Page MenuHomeFreeBSD

Bring back redirect route expiration.

Authored by melifaro on Jan 7 2020, 10:31 PM.



(Part of a larger D22988 ).

Redirect (and temporal) route expiration was broken a while ago.

This change brings route expiration back, with unified IPv4/IPv6 handling code.

It introduces net.inet.icmp.redirtimeout sysctl, allowing to set an expiration time for redirected routes. It defaults to 10 minutes, analogues with net.inet6.icmp6.redirtimeout.

Implementation uses separate file, route_temporal.c, as route.c is already bloated with tons of different functions.

Internally, expiration is implemented as an per-rnh callout scheduled when route with non-zero rt_expire time is added or rt_expire is changed. It does not add any overhead when no temporal routes are present.

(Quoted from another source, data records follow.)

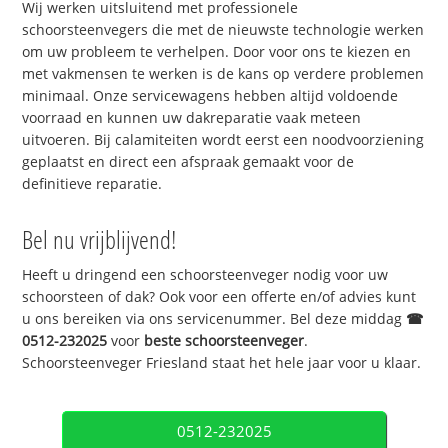
Wij werken uitsluitend met professionele
schoorsteenvegers die met de nieuwste technologie werken
om uw probleem te verhelpen. Door voor ons te kiezen en
met vakmensen te werken is de kans op verdere problemen
minimaal. Onze servicewagens hebben altijd voldoende
voorraad en kunnen uw dakreparatie vaak meteen
uitvoeren. Bij calamiteiten wordt eerst een noodvoorziening
geplaatst en direct een afspraak gemaakt voor de
definitieve reparatie.
Bel nu vrijblijvend!
Heeft u dringend een schoorsteenveger nodig voor uw
schoorsteen of dak? Ook voor een offerte en/of advies kunt
u ons bereiken via ons servicenummer. Bel deze middag
☎
0512-232025
voor
beste schoorsteenveger
.
Schoorsteenveger Friesland staat het hele jaar voor u klaar.
0512-232025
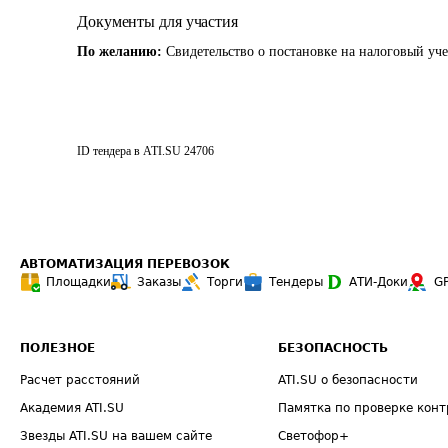
Документы для участия
По желанию:
Свидетельство о постановке на налоговый уч
ID тендера в ATI.SU
24706
АВТОМАТИЗАЦИЯ ПЕРЕВОЗОК
Площадки
Заказы
Торги
Тендеры
АТИ-Доки
G
ПОЛЕЗНОЕ
БЕЗОПАСНОСТЬ
Расчет расстояний
ATI.SU о безопасности
Академия ATI.SU
Памятка по проверке конт
Звезды ATI.SU на вашем сайте
Светофор+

Callout traverses entire routing tree under wlock, scheduling expired routes for deletion and calculating the next time it needs to be run.
The rationale for such implemention is the following: typically workloads requiring large amount of routes have redirects turned off already, while the systems with small amount of routes will not inhibit large overhead during tree traversal.

To support this callout, rib_fibnum, rib_family and rib_vnet fields are added to the rhn. These will be used by the upcoming route changes as well.

This changes also fixes netstat -rn display of route expiration time, which has been broken since the conversion from kread() to sysctl.

Diff Detail

rS FreeBSD src repository
Automatic diff as part of commit; lint not applicable.
Automatic diff as part of commit; unit tests not applicable.

Event Timeline

melifaro created this revision.Jan 7 2020, 10:31 PM
melifaro edited the summary of this revision. (Show Details)Jan 7 2020, 10:33 PM
melifaro added reviewers: bz, network.
melifaro updated this revision to Diff 66564.Jan 9 2020, 6:09 PM

Update the diff to reflect the committed pre-requisites.

melifaro updated this revision to Diff 66566.Jan 9 2020, 6:31 PM

Add forgotten tests.

bz requested changes to this revision.Jan 10 2020, 12:14 PM

I've not looked at the test cases (yet) in particular detail.
There's 2 or 3 functional questions, most is just comments and whitespace.

191 ↗(On Diff #66566)

If you don't break up the first line, the KASSERT will still fit on two lines.

191 ↗(On Diff #66566)

Shouldn't it be 0 <= %d < %d?

194 ↗(On Diff #66566)

And here as well: 0 <= ..

602 ↗(On Diff #66566)

While changing the code, can we start the comment upper case and end in a '.' as well?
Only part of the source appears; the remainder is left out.